I was hoping those NE winds had broken up some of the main lake ice. Any reports from Sunday or today??


----------



## Boostedawdfun (Sep 15, 2012)

This should help a lot.


----------



## brettsky225 (Aug 10, 2012)

Went over 36/37 and Cheshire bridges today and south of 36 is pretty open and both sides of Cheshire looked pretty open as well


Posted using Outdoor Hub Campfire


----------



## BuckeyeBassMan (Jun 8, 2004)

Yesterday around 3, the galena ramp was iced in, but you could've launched from the marina and Cheshire. Some large patches of ice on the west side, the cove near the Marina was iced over, but lots of open water. Good luck

Sent from my XT907 using Ohub Campfire mobile app


----------



## onthewater (May 20, 2005)

Looked at Delaware from the State Park side and it is pretty much wide open. A little shove ice at the dam and a little in the coves but the lake is wide open. You can launch at both ramps as long as you don't need a dock to do so.
It is dirty, visibility is only a couple inches.


----------



## COCC (Mar 20, 2013)

Checked Alum today and there are still patches of ice, but hopefully by the weekend it will be completely open.


----------



## COCC (Mar 20, 2013)

If not this weekend, next weekend just about all of the lakes and reservoirs in Central Ohio should be open...ice fishing was great this year, but looking forward to getting out on the boat soon!


----------



## KWaller (Oct 3, 2010)

Thanks for the reports guys! I think I'll hit Delaware Saturday. Why has that lake been so muddy? I know last year both times I went it was worse than buckeye almost. But years past when we crappie fished it, it had a good color too it...


----------



## fishintechnician (Jul 20, 2007)

Kyle Delaware drains a massive area. With all the snow melt and rain it will stay muddy for a while. If you can find more than a foot of visibility you are doin good there. I think I'm going to try the banks here soon. Oh and the lake is only 2 ft below summer pool right now... Weird for this time of year they usually don't start holding water back until the 1st of April.


----------



## jray (Jan 20, 2006)

My suspicion is they will open up the dam soon they were trying to give cbus a break


----------



## Gottagofishn (Nov 18, 2009)

The river was up this morning....


----------



## delaware*fish*freak (May 28, 2012)

Water is looking pretty north of Howard rd! I'm out in the boat right now but the catfish arnt hungry.

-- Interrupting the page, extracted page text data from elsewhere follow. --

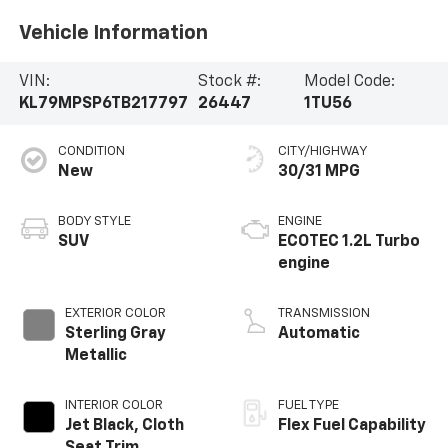
Vehicle Information
VIN:
Stock #:
Model Code:
KL79MPSP6TB217797
26447
1TU56
CONDITION
CITY/HIGHWAY
New
30/31 MPG
BODY STYLE
ENGINE
SUV
ECOTEC 1.2L Turbo
engine
EXTERIOR COLOR
TRANSMISSION
Sterling Gray
Automatic
Metallic
INTERIOR COLOR
FUEL TYPE
Jet Black, Cloth
Flex Fuel Capability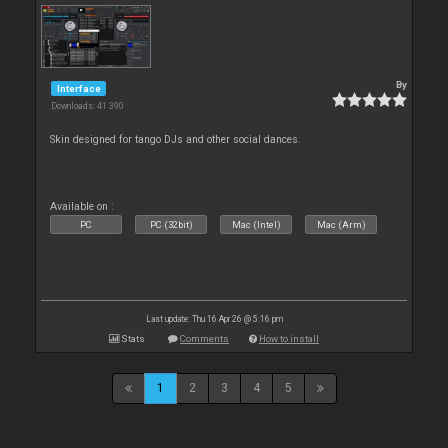
By
Interface
Downloads: 41 390
Skin designed for tango DJs and other social dances.
Available on :
PC
PC (32bit)
Mac (Intel)
Mac (Arm)
Last update: Thu 16 Apr 26 @ 5:16 pm
Stats
Comments
How to install
1
2
3
4
5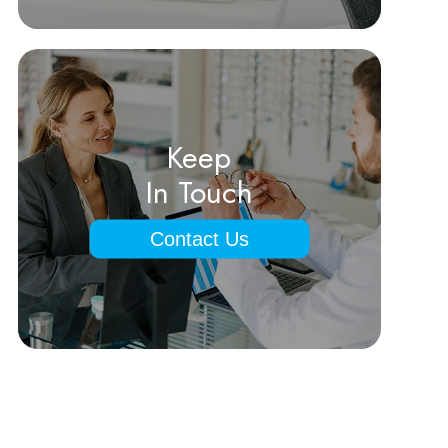
Keep
In Touch
Contact Us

Posted using Outdoor Hub Campfire


----------



## Bimmer (Aug 12, 2011)

Wife and I were at Alum last night, didn't get a bite. I am not real familiar with the lake though so most likely us.


----------



## Lundy (Apr 5, 2004)

I drove across 36/37 bridge today at noon.

Most of the ice is gone BUT there are still some BIG sheets of ice free floating around that are hard to see. Be extra careful if you get it up on plane.

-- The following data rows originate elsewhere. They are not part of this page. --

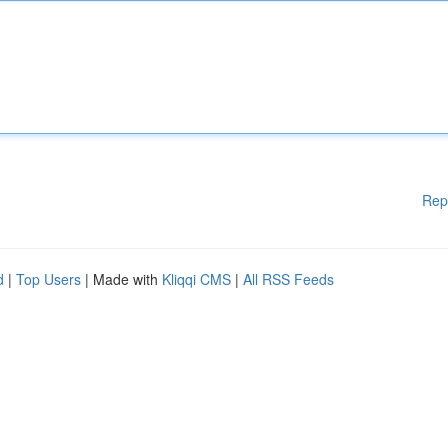
Rep
d
|
Top Users
| Made with
Kliqqi CMS
|
All RSS Feeds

What few coves I could see were still ice covered. 

Lake looked like a medium coffee with light amount of cream. Not good, not terrible.


----------



## ReadHeaded Hunter (Apr 17, 2007)

We were at Alum last night until the wind picked up around 1 am. Definitely some floating ice but the amount of edge ice had gone down significantly just from earlier in the day when we scouted. I'd say this rain should finish most of it off. Be careful running your boats! Alum at winter pool is scary


----------



## KWaller (Oct 3, 2010)

So how low is alum guys? Any pictures from Cheshire, Galena, or Marina are appreciated!


----------



## delaware*fish*freak (May 28, 2012)

Bimmer said:


> Wife and I were at Alum last night, didn't get a bite. I am not real familiar with the lake though so most likely us.


Was you at Howard rd?


Posted using Outdoor Hub Campfire


----------



## CHOPIQ (Apr 6, 2004)

Drove around Alum today and lake is about 99% ice free. A couple of the bays had a thin layer of ice. Galena ramp had some slushy ice at the boat ramp and a little ice sheet in the bay. There are some ice sheets floating in the open lake. Hard to see them. I would guess most will be gone by weekend or the wind will push them onto the shore. Water looked like it was down about 1.5-2'. Drove by the dam and they are pumping water out. Water was right at the bottom of the concrete wall in the spillway. No docks in place at Cheshire or Galena.


----------



## Bimmer (Aug 12, 2011)

delaware*fish*freak said:


> Was you at Howard rd?
> 
> 
> Posted using Outdoor Hub Campfire


We went out of Cheshire.


----------